• [Your objective] In the records below, find the line with "các ngươi không mặc cho ta; ta đau và bị", then copy each line exactly until you have copied the line with "primeiro grau, acima". Leave any picture out.
----- Supplied records
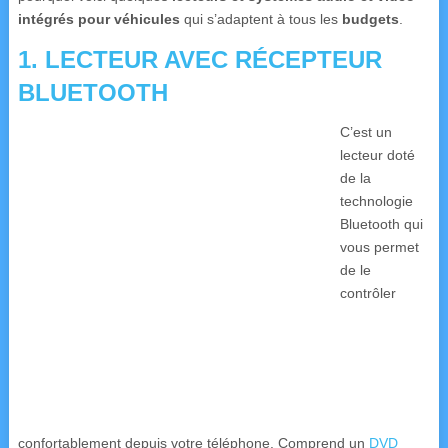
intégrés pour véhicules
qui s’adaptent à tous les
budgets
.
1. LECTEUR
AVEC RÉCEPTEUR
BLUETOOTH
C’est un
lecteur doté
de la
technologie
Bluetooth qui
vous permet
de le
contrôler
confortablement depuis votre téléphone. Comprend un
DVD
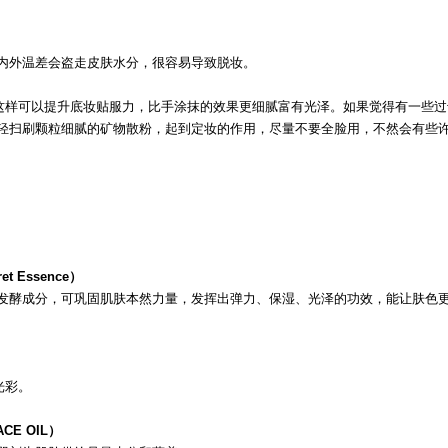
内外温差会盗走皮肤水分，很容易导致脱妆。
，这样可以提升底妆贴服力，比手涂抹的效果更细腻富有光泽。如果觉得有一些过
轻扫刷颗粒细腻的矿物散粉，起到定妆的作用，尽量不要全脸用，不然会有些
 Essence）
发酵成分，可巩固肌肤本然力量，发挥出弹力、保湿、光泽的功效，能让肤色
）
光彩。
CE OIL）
----------
----- Supplied records
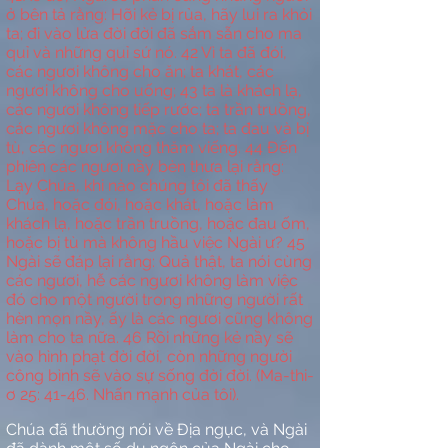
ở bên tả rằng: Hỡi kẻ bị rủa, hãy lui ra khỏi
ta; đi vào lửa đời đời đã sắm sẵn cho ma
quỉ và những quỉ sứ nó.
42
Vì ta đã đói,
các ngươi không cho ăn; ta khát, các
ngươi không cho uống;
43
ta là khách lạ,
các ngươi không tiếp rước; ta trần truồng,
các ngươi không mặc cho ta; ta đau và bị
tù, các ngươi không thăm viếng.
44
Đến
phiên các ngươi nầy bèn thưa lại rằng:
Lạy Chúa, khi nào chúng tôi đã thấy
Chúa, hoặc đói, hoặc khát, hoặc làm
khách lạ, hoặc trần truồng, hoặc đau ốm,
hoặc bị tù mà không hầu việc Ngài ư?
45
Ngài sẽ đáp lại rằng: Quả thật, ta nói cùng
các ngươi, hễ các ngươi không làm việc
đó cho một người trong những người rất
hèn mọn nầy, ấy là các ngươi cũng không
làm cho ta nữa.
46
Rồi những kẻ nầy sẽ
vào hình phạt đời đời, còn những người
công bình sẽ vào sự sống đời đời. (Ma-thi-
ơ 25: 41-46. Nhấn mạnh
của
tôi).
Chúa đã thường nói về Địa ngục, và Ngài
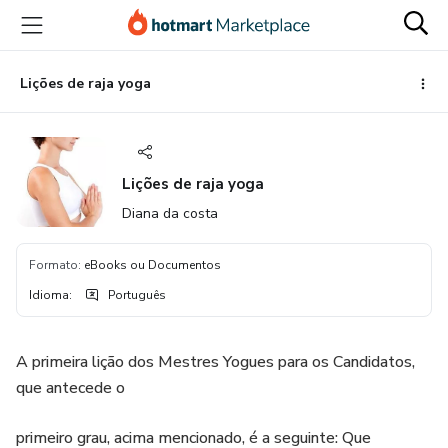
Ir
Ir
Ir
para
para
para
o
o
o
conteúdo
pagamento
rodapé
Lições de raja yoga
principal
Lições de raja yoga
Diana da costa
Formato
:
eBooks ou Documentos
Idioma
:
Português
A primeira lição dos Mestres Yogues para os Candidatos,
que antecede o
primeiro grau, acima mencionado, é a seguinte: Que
----------
• [Your solution]
các ngươi không mặc cho ta; ta đau và bị
tù, các ngươi không thăm viếng.
44
Đến
phiên các ngươi nầy bèn thưa lại rằng:
Lạy Chúa, khi nào chúng tôi đã thấy
Chúa, hoặc đói, hoặc khát, hoặc làm
khách lạ, hoặc trần truồng, hoặc đau ốm,
hoặc bị tù mà không hầu việc Ngài ư?
45
Ngài sẽ đáp lại rằng: Quả thật, ta nói cùng
các ngươi, hễ các ngươi không làm việc
đó cho một người trong những người rất
hèn mọn nầy, ấy là các ngươi cũng không
làm cho ta nữa.
46
Rồi những kẻ nầy sẽ
vào hình phạt đời đời, còn những người
công bình sẽ vào sự sống đời đời. (Ma-thi-
ơ 25: 41-46. Nhấn mạnh
của
tôi).
Chúa đã thường nói về Địa ngục, và Ngài
Ir
Ir
Ir
para
para
para
o
o
o
conteúdo
pagamento
rodapé
Lições de raja yoga
principal
Lições de raja yoga
Diana da costa
Formato
:
eBooks ou Documentos
Idioma
:
Português
A primeira lição dos Mestres Yogues para os Candidatos,
que antecede o
primeiro grau, acima mencionado, é a seguinte: Que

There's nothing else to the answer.